Mit Erika Knudsen ist am 2. Mai eine treue und äußerst interessierte Leserin des „Nordschleswigers“ gestorben.

Wenn Erika Knudsen in der Lokalredaktion in Apenrade anrief oder in früheren Jahren persönlich vorstellig wurde, dann geschah das nicht, um zu kritisieren, sondern weil sie ergänzende Details beisteuern konnte. Das geschah insbesondere bei Artikeln mit geschichtlichen Themen.

Sie selbst war Jahrgang 1930 und war mit einem wahren „Klebehirn“ gesegnet, wie man ein Supergedächtnis auf Dänisch bezeichnet. Erika Knudsen war wissbegierig. Waren ihr Dinge unklar, fragte sie nach, informierte sich.

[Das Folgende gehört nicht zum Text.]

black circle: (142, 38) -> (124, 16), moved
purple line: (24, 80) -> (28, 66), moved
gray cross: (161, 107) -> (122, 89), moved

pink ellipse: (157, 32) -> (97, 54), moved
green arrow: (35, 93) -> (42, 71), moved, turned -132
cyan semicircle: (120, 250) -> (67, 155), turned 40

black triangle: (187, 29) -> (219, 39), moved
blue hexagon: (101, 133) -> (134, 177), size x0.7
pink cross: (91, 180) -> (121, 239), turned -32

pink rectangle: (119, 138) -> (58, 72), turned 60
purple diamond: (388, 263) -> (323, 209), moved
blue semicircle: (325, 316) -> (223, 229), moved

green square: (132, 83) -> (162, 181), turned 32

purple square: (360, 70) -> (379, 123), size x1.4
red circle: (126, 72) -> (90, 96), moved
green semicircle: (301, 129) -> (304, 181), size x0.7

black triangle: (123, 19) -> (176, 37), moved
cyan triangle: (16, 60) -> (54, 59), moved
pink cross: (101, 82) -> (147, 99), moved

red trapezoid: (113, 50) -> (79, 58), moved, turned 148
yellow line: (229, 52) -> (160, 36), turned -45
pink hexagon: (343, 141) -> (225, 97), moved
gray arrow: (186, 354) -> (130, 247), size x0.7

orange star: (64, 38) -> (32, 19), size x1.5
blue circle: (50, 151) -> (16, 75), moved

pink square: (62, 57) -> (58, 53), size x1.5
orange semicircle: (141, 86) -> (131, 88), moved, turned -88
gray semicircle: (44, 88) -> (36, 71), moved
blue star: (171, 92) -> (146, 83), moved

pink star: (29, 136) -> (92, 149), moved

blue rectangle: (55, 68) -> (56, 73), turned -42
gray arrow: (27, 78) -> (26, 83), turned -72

Insofern waren Gespräche mit ihr immer eine Bereicherung.

Freude an der Natur

Ihr Vater Peter Mailund war Direktor der Kohleimportfirma „Prima“ im Apenrader Hafen. Das Unternehmen war in seinen „Glanzzeiten“ ein wichtiger Wirtschaftsfaktor der Stadt. Während des Zweiten Weltkriegs, als Kohle ein knappes Gut war, erkannte Mailund den Wert von Torf als alternatives Brennmaterial. Und so wurde 1943 in der Ahretofter Hölzung (Aartoft Plantage) mit dem Torfabbau begonnen.

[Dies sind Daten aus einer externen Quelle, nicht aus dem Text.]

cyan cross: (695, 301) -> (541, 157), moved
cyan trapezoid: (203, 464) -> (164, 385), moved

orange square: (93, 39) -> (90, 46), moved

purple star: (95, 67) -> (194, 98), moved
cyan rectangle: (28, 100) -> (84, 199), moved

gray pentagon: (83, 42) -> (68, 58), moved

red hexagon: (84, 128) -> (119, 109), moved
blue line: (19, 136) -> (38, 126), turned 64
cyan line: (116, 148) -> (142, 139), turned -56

In den 1960er-Jahren hielten die Ölheizungen ihren Einzug in den Apenrader Wohnungen. Torf und Kohle fanden keinen Absatz mehr. Damals kaufte Mailund das Gelände und nutzte es als privates Rückzugsgebiet für seine Familie. Über die Jahrzehnte wurde aus dem einstigen Abbaugebiet ein Naturidyll geschaffen. Dass es heute als Natura-2000-Schutzgebiet ausgewiesen ist, weil dort gefährdete Pflanzen- und Tierarten zu finden sind, ist nicht zuletzt Erika und Hermann Knudsen zu verdanken, die quasi in Eigenarbeit das dortige Moor renaturierten. 

Ihren Mann Hermann lernte sie übrigens schon zu Schulzeiten kennen. Sie wurden gemeinsam eingeschult. Der Kaufmannssohn vom Tøndervej – genannt Bebbe – war zunächst nur ein Klassenkamerad unter vielen. Doch schon seit ihrem 14. Lebensjahr waren sie ein Liebespaar, verrieten die beiden 2011 in einem Zeitungsinterview anlässlich ihres 60. Hochzeitstages. Erika und Hermann heirateten jedoch erst 1951 im Alter von 21 Jahren.

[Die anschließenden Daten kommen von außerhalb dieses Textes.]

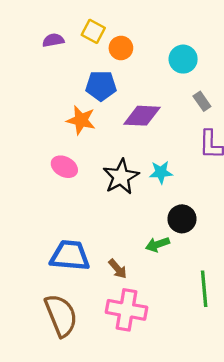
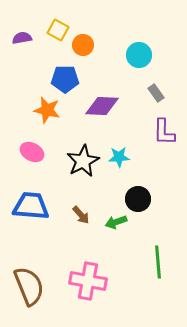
blue trapezoid: (70, 255) -> (31, 206), moved
brown arrow: (118, 269) -> (81, 215), moved

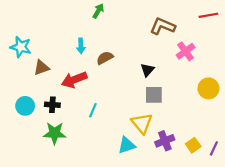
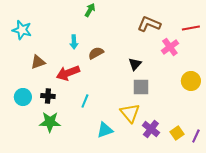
red line: (208, 15) -> (191, 28), moved
cyan star: (21, 47) -> (22, 30), moved
purple cross: (165, 141) -> (151, 129), turned -30
cyan triangle: (127, 145) -> (105, 130), moved

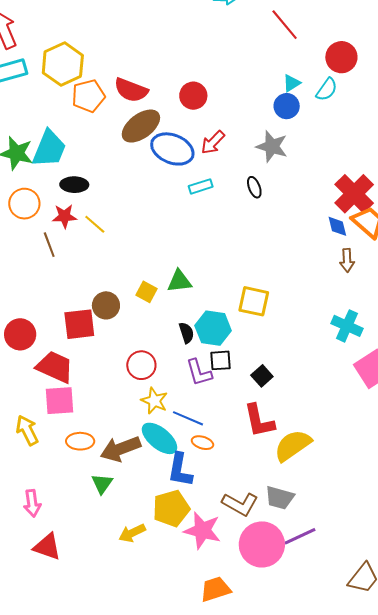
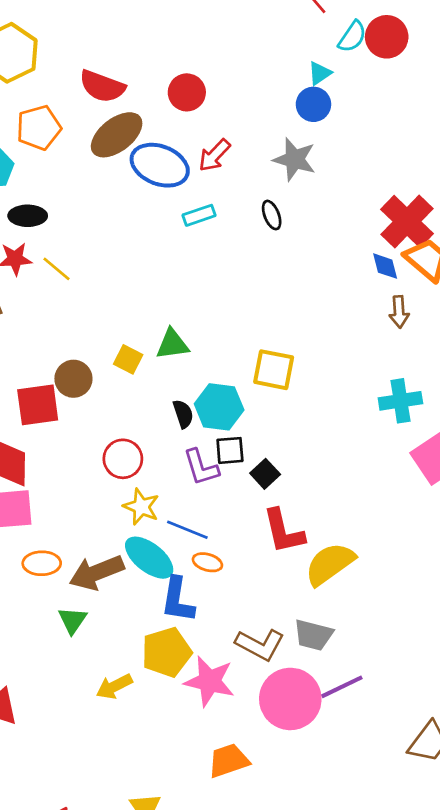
cyan semicircle: (327, 89) -> (352, 37), moved
orange pentagon: (88, 96) -> (39, 128), moved
cyan cross: (347, 326) -> (400, 401), turned -32
black square: (262, 376) -> (265, 474), moved

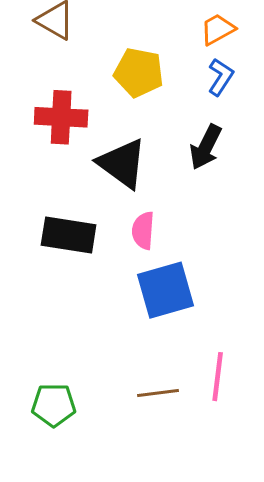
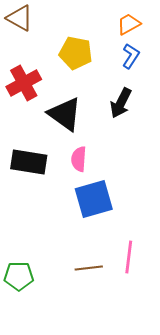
red cross: (61, 117) -> (24, 83), turned -32

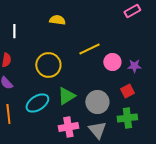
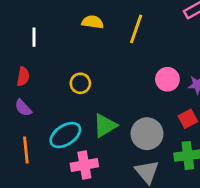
yellow line: (89, 49) -> (136, 29), moved, turned -45
yellow circle: (48, 65) -> (80, 83), size x0.6
pink cross: (68, 127) -> (84, 165), moved

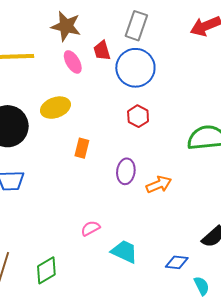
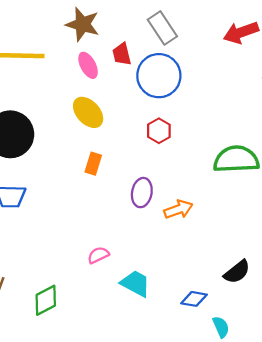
gray rectangle: (136, 26) -> (162, 28), turned -56
yellow ellipse: (55, 108) -> (88, 112), moved, turned 64

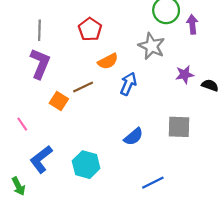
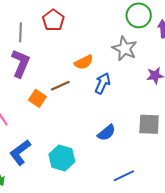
red pentagon: (90, 29) -> (53, 20), moved

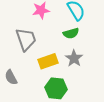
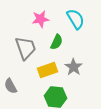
green semicircle: (71, 33) -> (57, 42), moved, turned -49

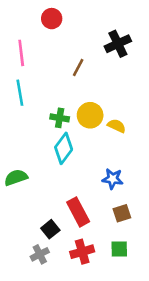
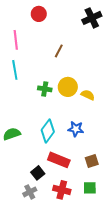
black cross: (118, 44) -> (92, 18), moved
cyan diamond: (64, 148) -> (48, 131), moved
blue star: (113, 179) -> (76, 129), moved
red rectangle: (78, 212) -> (59, 160), turned -40
red cross: (82, 252) -> (62, 190), turned 30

Die Freude an der Natur war von den gemeinsamen „Wandervogel“-Jahren geprägt, die der Kunstmaler Niko Wöhlk geleitet hat.

Sie verdiente anfangs das Geld

Erika Knudsen begleitete ihren späteren Mann nicht nur zum Medizinstudium nach Aarhus und ging später auch mit ihm ins nordjütische Farsø, wo ihm eine Chefarztstelle angeboten wurde, sondern finanzierte auch zu großen Teilen seine Ausbildung und kümmerte sich „nebenbei“ um Familie und Haushalt. Erika Knudsen, die nach dem Abitur in Apenrade die Brocksche Handelsschule in Kopenhagen besucht hatte, verdiente das Geld. So fand sie in Aarhus Anstellung in einer Firma für Röntgentechnik. Sie stieg dort recht schnell zur Exportchefin auf.

Geschäftsreisen führten sie unter anderem nach St. Petersburg und Moskau. Die Reisen weckten ihr Interesse für die russische Sprache und Literatur. Sie kündigte alsbald den Job, um Russisch und slawische Sprachen zu studieren. Schließlich machte sie 1971 ihren Magister in bulgarischer Sprache und Literatur. So kam es, dass sie später mehrfach in Bulgarien als Übersetzerin für den Internationalen Gerichtshof der Vereinten Nationen tätig war. – Erika Knudsen sprach zeitweise zwölf Sprachen.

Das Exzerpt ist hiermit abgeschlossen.